I stared at it. To the naked eye, a head louse doesn’t look all that bad. It’s just a little tiny thing. It’s when you hop on the Internet and look at one that’s been magnified fifty times over that the sheer horror of it hits you.

“What if it’s a flea?” I asked.

“You’re gonna have to go to CVS and pick up some shampoo.”

“Really?”

“Yes, really. I’m gonna call the doctor. We have to strip all the beds in the house. We have to wash all her clothes, and we have to vacuum everything. And we have to wash our hands after touching anything. Otherwise they come back and you have to do it all over again.”

“You can’t be serious.”

“I don’t want lice in this house.” My wife is half-German, so obsessive cleanliness is her birthright. “Go to CVS and see if you can find a shampoo. And a comb. They make special lice combs.”

My daughter, meanwhile, was staring up at us with increasing alarm. “Do I have bugs in my hair?”

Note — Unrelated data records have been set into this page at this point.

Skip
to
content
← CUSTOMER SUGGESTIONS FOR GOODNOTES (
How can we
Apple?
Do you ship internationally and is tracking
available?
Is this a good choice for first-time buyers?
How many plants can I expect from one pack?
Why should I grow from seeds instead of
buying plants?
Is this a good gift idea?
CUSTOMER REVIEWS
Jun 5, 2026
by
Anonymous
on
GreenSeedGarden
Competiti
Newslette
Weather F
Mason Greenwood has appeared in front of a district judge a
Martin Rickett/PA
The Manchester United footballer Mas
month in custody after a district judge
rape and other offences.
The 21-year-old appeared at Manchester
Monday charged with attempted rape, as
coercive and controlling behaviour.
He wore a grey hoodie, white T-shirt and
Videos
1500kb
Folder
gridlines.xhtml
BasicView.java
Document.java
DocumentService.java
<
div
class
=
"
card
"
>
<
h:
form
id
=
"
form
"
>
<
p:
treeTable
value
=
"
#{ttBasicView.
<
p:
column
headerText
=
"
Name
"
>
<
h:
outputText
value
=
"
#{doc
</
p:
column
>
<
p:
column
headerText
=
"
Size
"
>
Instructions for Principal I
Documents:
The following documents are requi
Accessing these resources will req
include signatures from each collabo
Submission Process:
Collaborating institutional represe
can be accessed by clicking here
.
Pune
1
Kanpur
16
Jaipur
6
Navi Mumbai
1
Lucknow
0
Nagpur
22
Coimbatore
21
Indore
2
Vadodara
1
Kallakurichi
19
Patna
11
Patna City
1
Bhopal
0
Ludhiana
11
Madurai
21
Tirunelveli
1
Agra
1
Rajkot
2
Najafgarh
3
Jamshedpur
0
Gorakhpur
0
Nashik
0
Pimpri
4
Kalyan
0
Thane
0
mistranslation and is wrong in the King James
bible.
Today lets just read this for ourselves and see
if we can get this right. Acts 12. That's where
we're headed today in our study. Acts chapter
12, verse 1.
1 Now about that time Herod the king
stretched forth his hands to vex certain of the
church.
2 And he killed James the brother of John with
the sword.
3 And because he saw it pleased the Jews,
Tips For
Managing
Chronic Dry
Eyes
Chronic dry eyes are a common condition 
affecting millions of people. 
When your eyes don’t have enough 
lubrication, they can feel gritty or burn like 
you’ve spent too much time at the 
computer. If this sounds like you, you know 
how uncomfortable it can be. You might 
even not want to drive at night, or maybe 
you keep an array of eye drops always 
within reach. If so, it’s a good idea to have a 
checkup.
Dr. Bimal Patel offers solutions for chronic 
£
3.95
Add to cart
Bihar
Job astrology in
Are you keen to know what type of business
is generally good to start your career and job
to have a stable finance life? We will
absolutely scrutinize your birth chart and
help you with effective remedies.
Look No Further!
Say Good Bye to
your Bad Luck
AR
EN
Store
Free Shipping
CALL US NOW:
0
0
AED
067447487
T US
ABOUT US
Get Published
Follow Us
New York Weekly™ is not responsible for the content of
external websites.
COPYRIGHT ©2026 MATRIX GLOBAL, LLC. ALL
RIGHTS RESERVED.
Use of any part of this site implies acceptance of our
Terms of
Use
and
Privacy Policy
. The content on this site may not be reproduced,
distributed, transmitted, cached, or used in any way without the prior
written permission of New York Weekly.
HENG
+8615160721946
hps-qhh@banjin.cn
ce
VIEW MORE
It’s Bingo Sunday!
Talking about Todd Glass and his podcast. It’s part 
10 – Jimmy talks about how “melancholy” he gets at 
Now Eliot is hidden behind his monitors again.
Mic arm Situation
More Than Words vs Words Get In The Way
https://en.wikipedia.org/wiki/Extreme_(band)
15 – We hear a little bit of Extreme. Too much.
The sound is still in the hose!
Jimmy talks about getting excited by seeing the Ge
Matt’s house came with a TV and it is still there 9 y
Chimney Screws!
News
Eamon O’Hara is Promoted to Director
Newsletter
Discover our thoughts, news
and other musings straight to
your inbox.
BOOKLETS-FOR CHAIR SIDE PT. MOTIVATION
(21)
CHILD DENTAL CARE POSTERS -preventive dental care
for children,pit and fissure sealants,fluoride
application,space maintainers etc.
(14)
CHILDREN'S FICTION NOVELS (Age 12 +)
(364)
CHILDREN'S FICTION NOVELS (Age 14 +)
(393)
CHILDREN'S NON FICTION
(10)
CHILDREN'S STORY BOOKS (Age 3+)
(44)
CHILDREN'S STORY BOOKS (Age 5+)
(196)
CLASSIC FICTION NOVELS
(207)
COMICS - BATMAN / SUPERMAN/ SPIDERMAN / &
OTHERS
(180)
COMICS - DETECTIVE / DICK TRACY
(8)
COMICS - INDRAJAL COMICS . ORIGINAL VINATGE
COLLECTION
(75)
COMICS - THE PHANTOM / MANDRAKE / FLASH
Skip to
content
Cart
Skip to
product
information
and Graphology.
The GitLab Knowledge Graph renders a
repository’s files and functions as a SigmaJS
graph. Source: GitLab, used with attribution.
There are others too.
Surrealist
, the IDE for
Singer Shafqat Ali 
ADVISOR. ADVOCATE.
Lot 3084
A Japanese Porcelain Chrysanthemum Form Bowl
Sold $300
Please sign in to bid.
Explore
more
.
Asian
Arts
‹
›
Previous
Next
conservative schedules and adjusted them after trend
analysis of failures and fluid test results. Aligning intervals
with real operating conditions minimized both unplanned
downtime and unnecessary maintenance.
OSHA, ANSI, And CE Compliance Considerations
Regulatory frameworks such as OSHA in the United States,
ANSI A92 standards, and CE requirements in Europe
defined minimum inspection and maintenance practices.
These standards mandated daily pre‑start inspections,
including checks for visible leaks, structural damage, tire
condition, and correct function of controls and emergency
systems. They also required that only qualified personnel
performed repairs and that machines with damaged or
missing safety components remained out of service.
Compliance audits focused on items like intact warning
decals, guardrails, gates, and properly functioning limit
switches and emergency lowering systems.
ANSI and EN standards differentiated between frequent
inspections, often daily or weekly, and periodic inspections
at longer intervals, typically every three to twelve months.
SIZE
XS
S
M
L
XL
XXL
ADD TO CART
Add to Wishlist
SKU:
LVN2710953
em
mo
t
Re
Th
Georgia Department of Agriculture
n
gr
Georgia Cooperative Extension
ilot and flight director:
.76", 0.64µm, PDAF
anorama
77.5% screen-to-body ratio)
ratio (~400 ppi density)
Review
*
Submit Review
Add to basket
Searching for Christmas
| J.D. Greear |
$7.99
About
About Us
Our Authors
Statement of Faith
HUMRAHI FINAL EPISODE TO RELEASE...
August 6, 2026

My wife knelt down. “Honey, we’re doing everything we can to make sure you don’t have bugs in your hair, and that they don’t get anywhere else in the house. Okay?”

“Okay.”

I hopped in the car and drove at light speed to the nearest drugstore. The lice shampoos were on the bottom shelf in the skin care section, tucked away from prying eyes. I tried to buy the most serious-looking one I could find. There was one called RID, with a logo shaped like a stop sign. That seemed very stern to me. Also, there was a comb included free with the shampoo, all for fifteen bucks. So I grabbed the kit along with a bag of chips. I never ran an errand without properly rewarding myself.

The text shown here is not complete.